Williams' 2015 tape was better than his 2016 tape. He also added a misdemeanor gun charge to his record. The Cowboys have shown they're not afraid to take chances on talented prospects with character baggage. And make no mistake: Williams is talented, with 19.5 sacks the past two seasons. He shows excellent first-step quickness and explosive power.

Williams is listed as an outside linebacker, but he really is a pass-rush specialist. A one-trick pony at this stage of his career.

On the one hand, he may be exactly what the Cowboys need. An explosive pass rusher with all the physical traits. On the other hand, he may be exactly what they don’t need, a player with off-the-field issues who could end up being a wasted pick.

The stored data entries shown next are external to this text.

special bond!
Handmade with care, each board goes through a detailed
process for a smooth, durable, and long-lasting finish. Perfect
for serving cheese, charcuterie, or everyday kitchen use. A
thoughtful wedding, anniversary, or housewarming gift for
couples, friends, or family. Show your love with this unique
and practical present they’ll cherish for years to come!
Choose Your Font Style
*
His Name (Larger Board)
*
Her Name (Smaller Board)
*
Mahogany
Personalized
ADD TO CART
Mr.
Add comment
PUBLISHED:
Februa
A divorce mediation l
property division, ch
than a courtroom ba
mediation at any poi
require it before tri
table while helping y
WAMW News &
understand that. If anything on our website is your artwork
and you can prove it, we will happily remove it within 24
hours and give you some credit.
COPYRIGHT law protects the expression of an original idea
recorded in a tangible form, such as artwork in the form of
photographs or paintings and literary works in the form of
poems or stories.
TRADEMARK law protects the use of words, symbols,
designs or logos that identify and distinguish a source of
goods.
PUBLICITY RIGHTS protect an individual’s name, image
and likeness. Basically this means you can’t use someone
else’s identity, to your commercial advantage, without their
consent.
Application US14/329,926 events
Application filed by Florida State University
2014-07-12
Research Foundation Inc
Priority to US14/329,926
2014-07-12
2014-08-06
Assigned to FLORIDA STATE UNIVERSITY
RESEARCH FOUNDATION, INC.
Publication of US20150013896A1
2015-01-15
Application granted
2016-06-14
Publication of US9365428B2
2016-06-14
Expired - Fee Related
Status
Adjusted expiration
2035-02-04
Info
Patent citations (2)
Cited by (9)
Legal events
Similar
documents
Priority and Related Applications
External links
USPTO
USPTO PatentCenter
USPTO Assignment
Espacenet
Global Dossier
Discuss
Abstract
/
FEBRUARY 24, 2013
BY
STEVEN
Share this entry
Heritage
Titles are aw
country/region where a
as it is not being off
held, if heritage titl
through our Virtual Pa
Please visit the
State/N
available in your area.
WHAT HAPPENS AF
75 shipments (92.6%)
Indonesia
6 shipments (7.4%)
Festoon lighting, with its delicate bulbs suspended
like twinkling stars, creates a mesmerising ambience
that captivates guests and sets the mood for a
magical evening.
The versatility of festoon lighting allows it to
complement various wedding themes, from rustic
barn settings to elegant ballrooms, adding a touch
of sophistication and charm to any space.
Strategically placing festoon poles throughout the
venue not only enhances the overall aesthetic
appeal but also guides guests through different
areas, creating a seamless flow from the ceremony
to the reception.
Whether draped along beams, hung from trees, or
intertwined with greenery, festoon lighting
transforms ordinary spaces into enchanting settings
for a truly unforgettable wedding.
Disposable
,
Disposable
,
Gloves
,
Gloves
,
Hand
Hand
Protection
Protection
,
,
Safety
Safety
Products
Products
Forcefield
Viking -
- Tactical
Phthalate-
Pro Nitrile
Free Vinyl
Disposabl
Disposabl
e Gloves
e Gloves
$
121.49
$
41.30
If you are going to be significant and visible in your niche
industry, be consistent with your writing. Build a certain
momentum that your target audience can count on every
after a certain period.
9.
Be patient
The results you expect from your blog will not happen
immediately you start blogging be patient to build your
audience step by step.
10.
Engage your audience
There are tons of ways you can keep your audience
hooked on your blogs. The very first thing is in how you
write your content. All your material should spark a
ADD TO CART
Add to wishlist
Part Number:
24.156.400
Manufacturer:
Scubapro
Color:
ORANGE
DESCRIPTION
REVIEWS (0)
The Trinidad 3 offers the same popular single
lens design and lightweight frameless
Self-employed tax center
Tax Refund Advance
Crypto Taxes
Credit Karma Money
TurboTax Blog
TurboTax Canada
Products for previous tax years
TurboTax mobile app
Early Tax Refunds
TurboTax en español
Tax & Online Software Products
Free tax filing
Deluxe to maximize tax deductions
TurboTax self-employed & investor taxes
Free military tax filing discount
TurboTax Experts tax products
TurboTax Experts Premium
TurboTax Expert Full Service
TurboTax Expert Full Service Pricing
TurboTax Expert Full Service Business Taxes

The Cowboys need help rushing the passer, it’s probably the most stated fact about the team this offseason. In this draft, the usual suspects like Taco Charlton, Takkarist McKinley and Derek Barnett are off the board. So McShay goes with Williams, but for many fans, this smells a little to close to Randy Gregory 2.0.

So let’s hit the off-the-field issues. Williams was arrested in September of 2016 for carrying a pistol without a permit and for a bag of marijuana. It’s also been rumored that Williams failed multiple drug tests while playing for Alabama. In fact, he’s been compared closely to Randy Gregory.

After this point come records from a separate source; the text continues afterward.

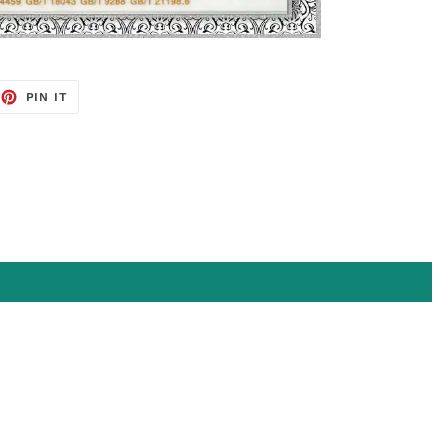
EET
PIN
PIN IT
ON
TTER
PINTEREST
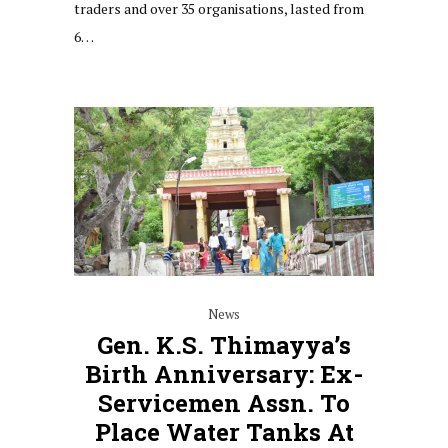
traders and over 35 organisations, lasted from
6…
News
Gen. K.S. Thimayya’s
Birth Anniversary: Ex-
Servicemen Assn. To
Place Water Tanks At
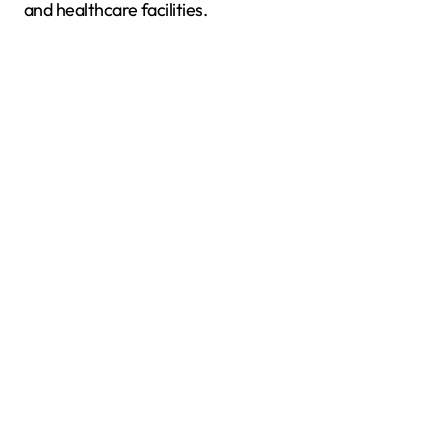
and healthcare facilities.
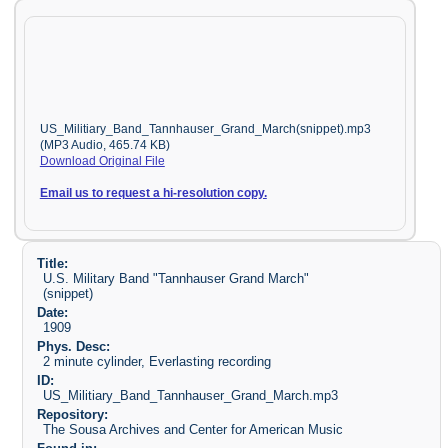
US_Militiary_Band_Tannhauser_Grand_March(snippet).mp3
(MP3 Audio, 465.74 KB)
Download Original File
Email us to request a hi-resolution copy.
Title:
U.S. Military Band "Tannhauser Grand March"
(snippet)
Date:
1909
Phys. Desc:
2 minute cylinder, Everlasting recording
ID:
US_Militiary_Band_Tannhauser_Grand_March.mp3
Repository:
The Sousa Archives and Center for American Music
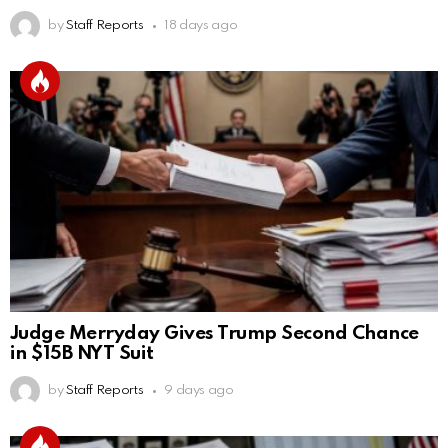
by
Staff Reports
18 days ago
Judge Merryday Gives Trump Second Chance
in $15B NYT Suit
by
Staff Reports
9 days ago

Those rumors can’t be verified, but they are following him around.

The other issue around Williams, and it is on the field, is that he never really broke into the starting lineup at Alabama and that he’s not really a full player. He doesn’t play the run well, he’s not a master of technique, he basically is just a super quick player with great athleticism who can get after the passer but plays a limited number of snaps.

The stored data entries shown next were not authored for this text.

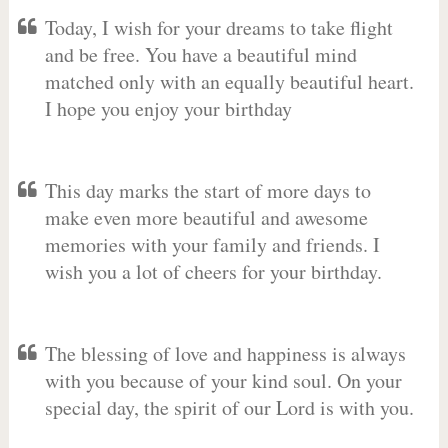
Today, I wish for your dreams to take flight
and be free. You have a beautiful mind
matched only with an equally beautiful heart.
I hope you enjoy your birthday
This day marks the start of more days to
make even more beautiful and awesome
memories with your family and friends. I
wish you a lot of cheers for your birthday.
The blessing of love and happiness is always
with you because of your kind soul. On your
special day, the spirit of our Lord is with you.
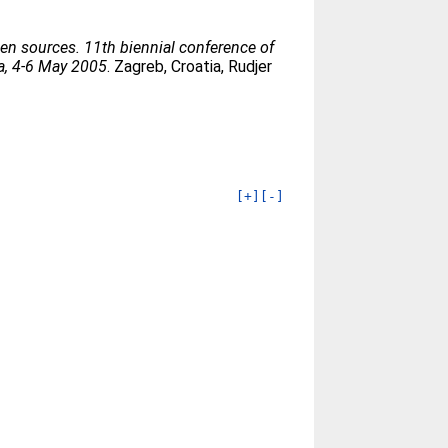
en sources. 11th biennial conference of
ia, 4-6 May 2005
. Zagreb, Croatia, Rudjer
[+]
[-]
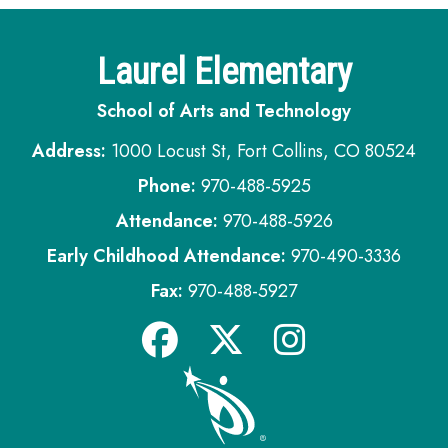
Laurel Elementary
School of Arts and Technology
Address:
1000 Locust St, Fort Collins, CO 80524
Phone:
970-488-5925
Attendance:
970-488-5926
Early Childhood Attendance:
970-490-3336
Fax:
970-488-5927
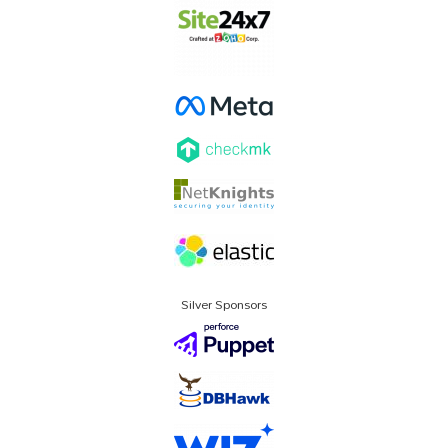
Silver Sponsors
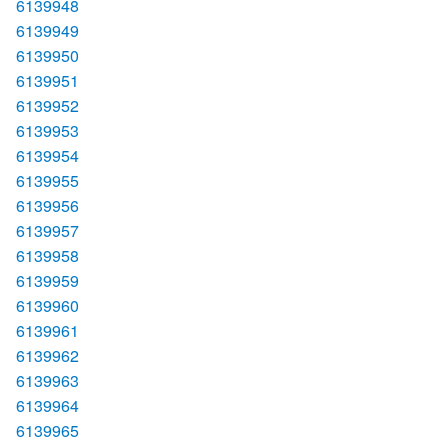
6139948
6139949
6139950
6139951
6139952
6139953
6139954
6139955
6139956
6139957
6139958
6139959
6139960
6139961
6139962
6139963
6139964
6139965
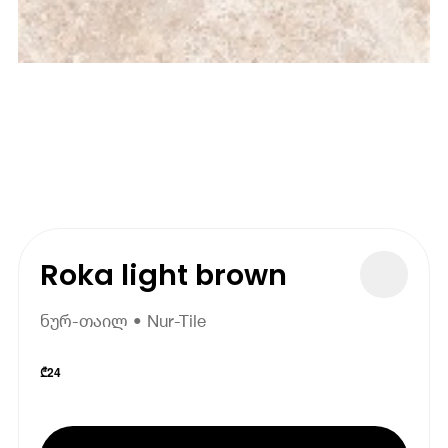
Roka light brown
ნურ-თაილ • Nur-Tile
₾
24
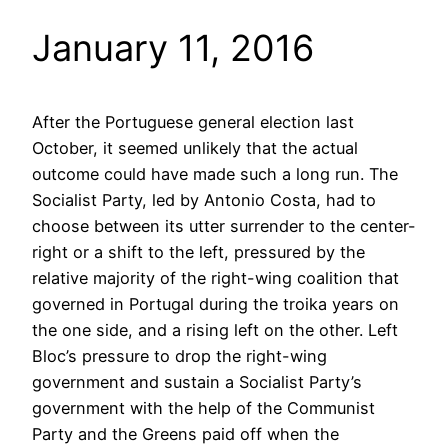
January 11, 2016
After the Portuguese general election last
October, it seemed unlikely that the actual
outcome could have made such a long run. The
Socialist Party, led by Antonio Costa, had to
choose between its utter surrender to the center-
right or a shift to the left, pressured by the
relative majority of the right-wing coalition that
governed in Portugal during the troika years on
the one side, and a rising left on the other. Left
Bloc’s pressure to drop the right-wing
government and sustain a Socialist Party’s
government with the help of the Communist
Party and the Greens paid off when the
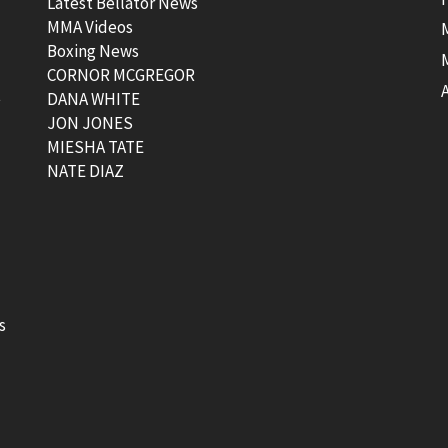
Latest Bellator News
MMA Videos
Boxing News
CORNOR MCGREGOR
t
DANA WHITE
JON JONES
MIESHA TATE
NATE DIAZ
s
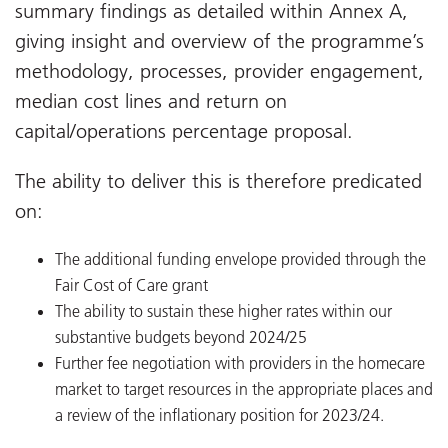
summary findings as detailed within Annex A,
giving insight and overview of the programme’s
methodology, processes, provider engagement,
median cost lines and return on
capital/operations percentage proposal.
The ability to deliver this is therefore predicated
on:
The additional funding envelope provided through the
Fair Cost of Care grant
The ability to sustain these higher rates within our
substantive budgets beyond 2024/25
Further fee negotiation with providers in the homecare
market to target resources in the appropriate places and
a review of the inflationary position for 2023/24.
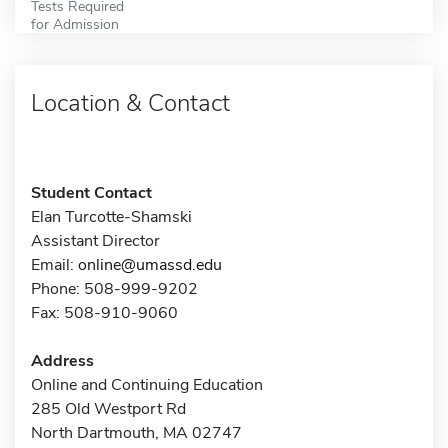
Tests Required
for Admission
Location & Contact
Student Contact
Elan Turcotte-Shamski
Assistant Director
Email:
online@umassd.edu
Phone: 508-999-9202
Fax: 508-910-9060
Address
Online and Continuing Education
285 Old Westport Rd
North Dartmouth, MA 02747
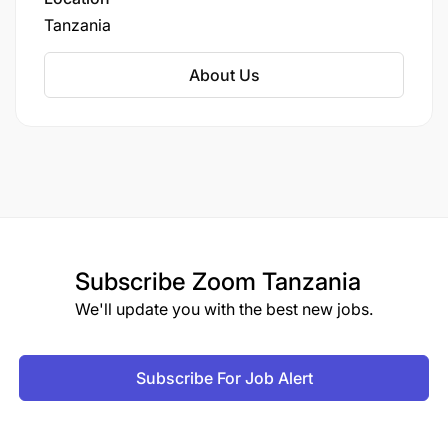
The deadline for this application is 12:00hrs
systems research, policy translation, and health
Tanzania
(EAT) on Thursday, March 20th 2025. All e-mail
program implementation.
application subject lines should include:
About Us
RESEARCH OFFICER INTERN – CDCI. Only
shortlisted applicants will be contacted for
interview.
Subscribe
Zoom Tanzania
We'll update you with the best new jobs.
Subscribe For Job Alert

Will that translate to the NFL, can he learn the skills he needs to become a well-rounded player? Can he stay out of trouble and on the field? Sounds like a lot of issues. But then there’s the other side.

Here’s Daniel Jeremiah:

What I liked: Williams has all of the tools to be a top-tier pass rusher. He is extremely explosive. His first-step quickness is outstanding and he has very violent hands. He lacks polish and technique but he wins a lot of one-on-one battles because of his pure athleticism and raw power. His favorite move is a stutter/bull rush but he also has a nifty spin move that he uses late in the down after his first charge has been stopped. He is very effective when he's used as a looper, working together with the defensive tackle to get after the QB. His snaps are limited and that allows him to play with maximum effort every play.

Here’s NFL.com

Rockets out of stance like a track sprinter, but with shoulder pads on. True edge bending ability as a rusher. Pass-rush approach is more sophisticated than he is given credit for. Can win outside or inside making every rush a potential two-way go. Shows good feel for the pass-rush arc and understands when to attack the corner. Able to dip shoulder and pivot under and around an offensive tackle and into the quarterback.

Here’s CBS Sports:

STRENGTHS: In terms of pure explosiveness off the edge, Williams has few (if any) peers in college football. Giving up over 50 pounds to virtually every offensive linemen he faces, Williams is reliant on his initial burst off the ball. Fortunately (at least for him and the Tide), Williams excels here, showing the quick twitch and snap anticipation to easily cross the face of would-be blockers. Williams isn't just quick, he's flexible, dipping under the reach of tackles to turn the corner and closing quickly. Williams is also surprisingly powerful, generating good push on simple bull rushes because he keeps his pad level down and has excellent leg drive, as evidenced by his 555 pound squat. Williams has developed into a professional pass rusher, incorporating active, powerful hands and a deadly spin move back inside to complement his speed rush.

Without the baggage, we might not even be talking about him being available in the late first round. But the Cowboys have been burned recently, will they go back and touch the hot stove again?

Would you take Tim Williams with the 28th pick?